Automate what you can

Documentation rot happens when you rely too much on manual effort to update content.

Try to introduce automations where you can, such as:

  • Track stale content: Run a script to flag important docs that haven’t been updated in X days.
  • Detect product changes: If your documentation relies on artifacts from engineering (e.g., OpenAPI specs), set up a job to detect when key objects change and notify the team. Or, use a documentation provider that auto-generates APIs and automatically updates.
  • Enforce standards with linters: Use Vale.sh or a documentation provider to automatically catch formatting issues, writing style deviations, or missing metadata on every pull request.

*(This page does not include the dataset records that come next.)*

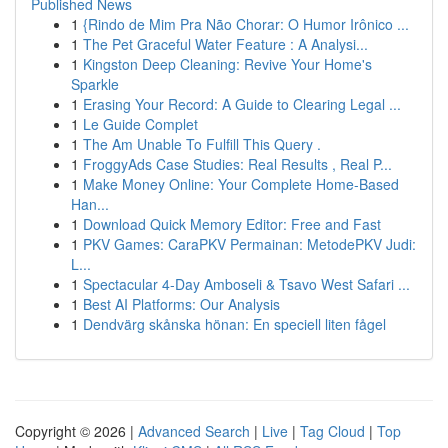
Published News
1
{Rindo de Mim Pra Não Chorar: O Humor Irônico ...
1
The Pet Graceful Water Feature : A Analysi...
1
Kingston Deep Cleaning: Revive Your Home's
Sparkle
1
Erasing Your Record: A Guide to Clearing Legal ...
1
Le Guide Complet
1
The Am Unable To Fulfill This Query .
1
FroggyAds Case Studies: Real Results , Real P...
1
Make Money Online: Your Complete Home-Based
Han...
1
Download Quick Memory Editor: Free and Fast
1
PKV Games: CaraPKV Permainan: MetodePKV Judi:
L...
1
Spectacular 4-Day Amboseli & Tsavo West Safari ...
1
Best AI Platforms: Our Analysis
1
Dendvärg skånska hönan: En speciell liten fågel
Copyright © 2026 |
Advanced Search
|
Live
|
Tag Cloud
|
Top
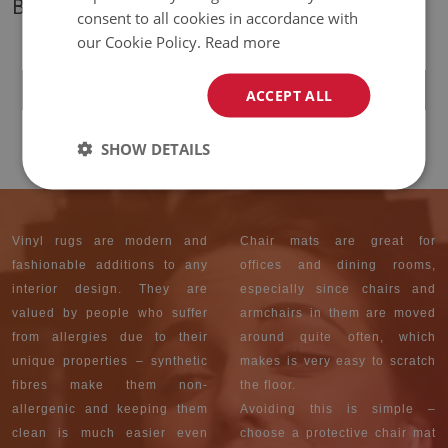
BESTSELLERS
consent to all cookies in accordance with
our Cookie Policy.
Read more
INDOOR VINYL PVC
CARPET MOROCCAN
PATTERNS
ACCEPT ALL
59.99 $
PRICE:
SHOW DETAILS
Vinyl rugs are modern and
Chair mats are great for
fashionable additions to any
offices and dining rooms,
interior design. They are
especially since chairs and
valued by people who suffer
armchairs in them are moved
from allergies due to their
around quite often, which
unique properties – synthetic
makes is very easy to scratch
fibres make them non-
the floor.
allergenic and keeping them
Avoiding this is simple –
clean is much easier even
choose a protective chair mat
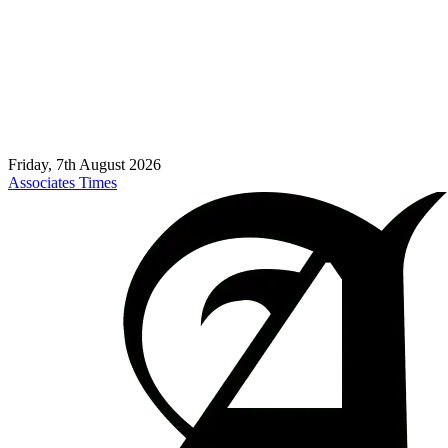
Friday, 7th August 2026
Associates Times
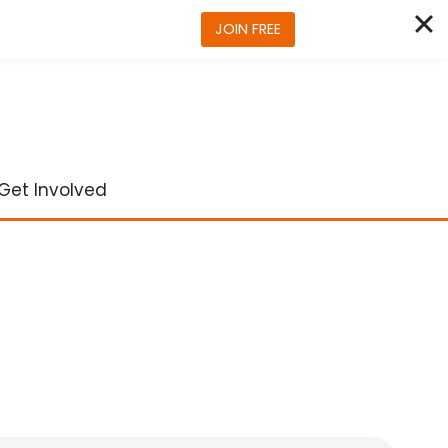
JOIN FREE
Get Involved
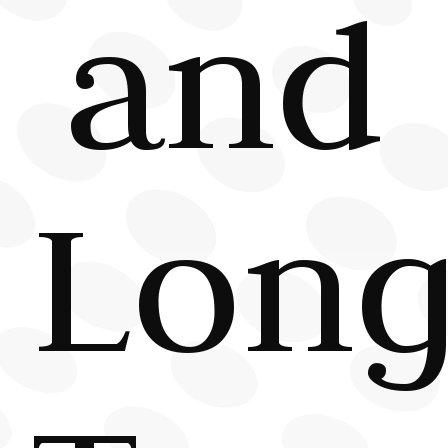
and
Long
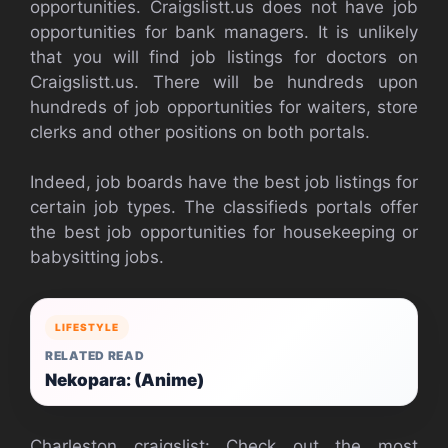
opportunities. Craigslistt.us does not have job
opportunities for bank managers. It is unlikely
that you will find job listings for doctors on
Craigslistt.us. There will be hundreds upon
hundreds of job opportunities for waiters, store
clerks and other positions on both portals.
Indeed, job boards have the best job listings for
certain job types. The classifieds portals offer
the best job opportunities for housekeeping or
babysitting jobs.
LIFESTYLE
RELATED READ
Nekopara: (Anime)
Charleston craigslist: Check out the most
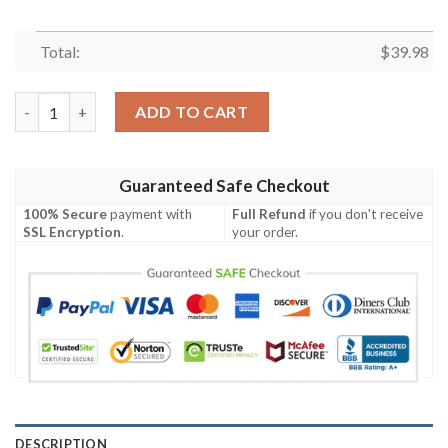
Total:
$
39.98
Miami Heat Lebron James NBA Legend Of All Time Hawaiian Shir
ADD TO CART
Guaranteed Safe Checkout
100% Secure
payment with
Full Refund
if you don't receive
SSL Encryption
.
your order.
DESCRIPTION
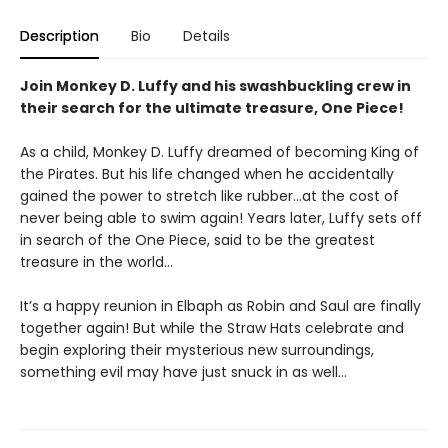
Description
Bio
Details
Join Monkey D. Luffy and his swashbuckling crew in
their search for the ultimate treasure, One Piece!
As a child, Monkey D. Luffy dreamed of becoming King of
the Pirates. But his life changed when he accidentally
gained the power to stretch like rubber...at the cost of
never being able to swim again! Years later, Luffy sets off
in search of the One Piece, said to be the greatest
treasure in the world...
It’s a happy reunion in Elbaph as Robin and Saul are finally
together again! But while the Straw Hats celebrate and
begin exploring their mysterious new surroundings,
something evil may have just snuck in as well…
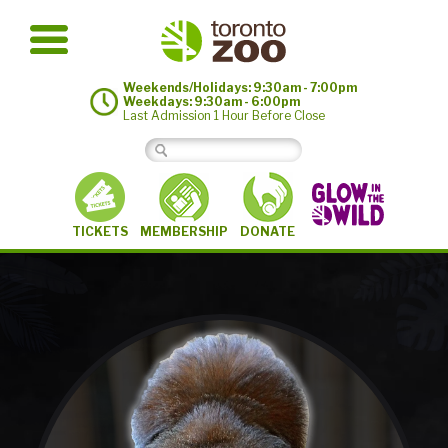
Weekends/Holidays: 9:30am - 7:00pm
Weekdays: 9:30am - 6:00pm
Last Admission 1 Hour Before Close
MEMBERSHIP
TICKETS
DONATE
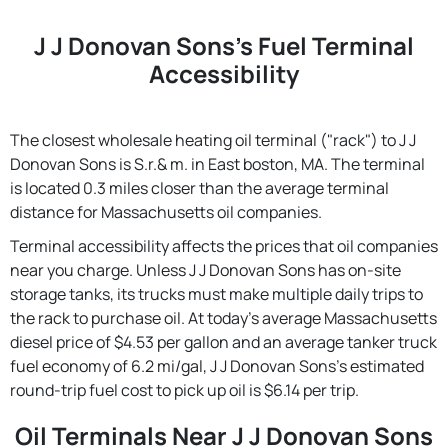
J J Donovan Sons's Fuel Terminal
Accessibility
The closest wholesale heating oil terminal ("rack") to J J
Donovan Sons is S.r.& m. in East boston, MA. The terminal
is located 0.3 miles closer than the average terminal
distance for Massachusetts oil companies.
Terminal accessibility affects the prices that oil companies
near you charge. Unless J J Donovan Sons has on-site
storage tanks, its trucks must make multiple daily trips to
the rack to purchase oil. At today's average Massachusetts
diesel price of $4.53 per gallon and an average tanker truck
fuel economy of 6.2 mi/gal, J J Donovan Sons's estimated
round-trip fuel cost to pick up oil is $6.14 per trip.
Oil Terminals Near J J Donovan Sons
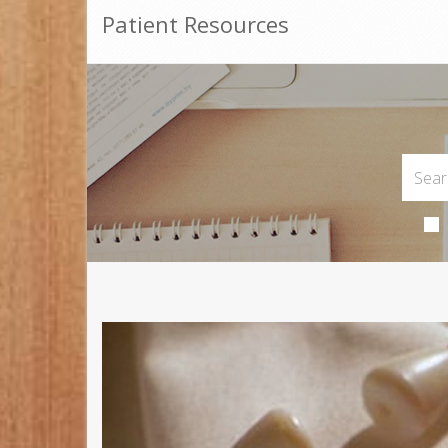
Patient Resources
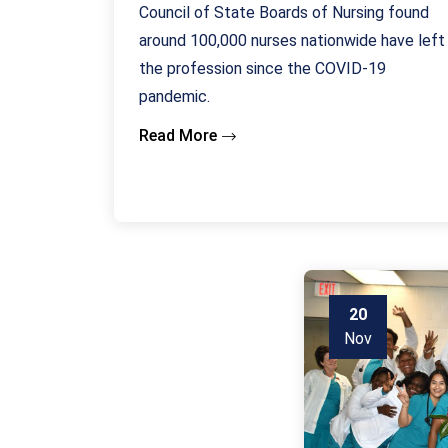
Council of State Boards of Nursing found
around 100,000 nurses nationwide have left
the profession since the COVID-19
pandemic.
Read More
20
Nov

Set up realistic review processes

Documentation will never be perfect, and that’s okay. You should have a threshold of acceptance—a level where docs are functional and useful.

Instead of aiming for 100%, balance efficiency with quality:

  • Trigger reviews based on relevance, not just time. Rather than setting periodic updates, prioritize content based on usage, search demand, or product changes.
  • Focus on high-impact docs. Not every page needs regular updates, but the 10 most viewed pages for users should get extra attention.
  • Lean on your community. If your docs are open-source, empower users to flag issues or submit fixes via pull requests—it builds trust and keeps content fresh. Incorporate feedback mechanisms in your docs when you can.

Know when to rewrite

Over time, documentation naturally accumulates caveats and workarounds, leading to “spaghetti docs.” When incremental fixes create more confusion than clarity, a full overhaul may be the best option.

  • Plan for periodic resets. Every 1-2 years, consider a major cleanup, especially if best practices or the product itself has evolved significantly.
  • Start with a structured audit. Interview support teams, analyze user feedback, and document what’s missing, misleading, or redundant before rewriting.
  • Tackle rewrites in focused sprints. A full overhaul doesn’t have to happen all at once—prioritize sections with the biggest impact.

Wrong docs can be worse than no docs

Outdated or misleading documentation wastes users’ time and erodes trust. In cases where a doc is completely inaccurate and unfixable in the short term, it’s often better to remove it entirely. Users will appreciate having less information over having wrong information.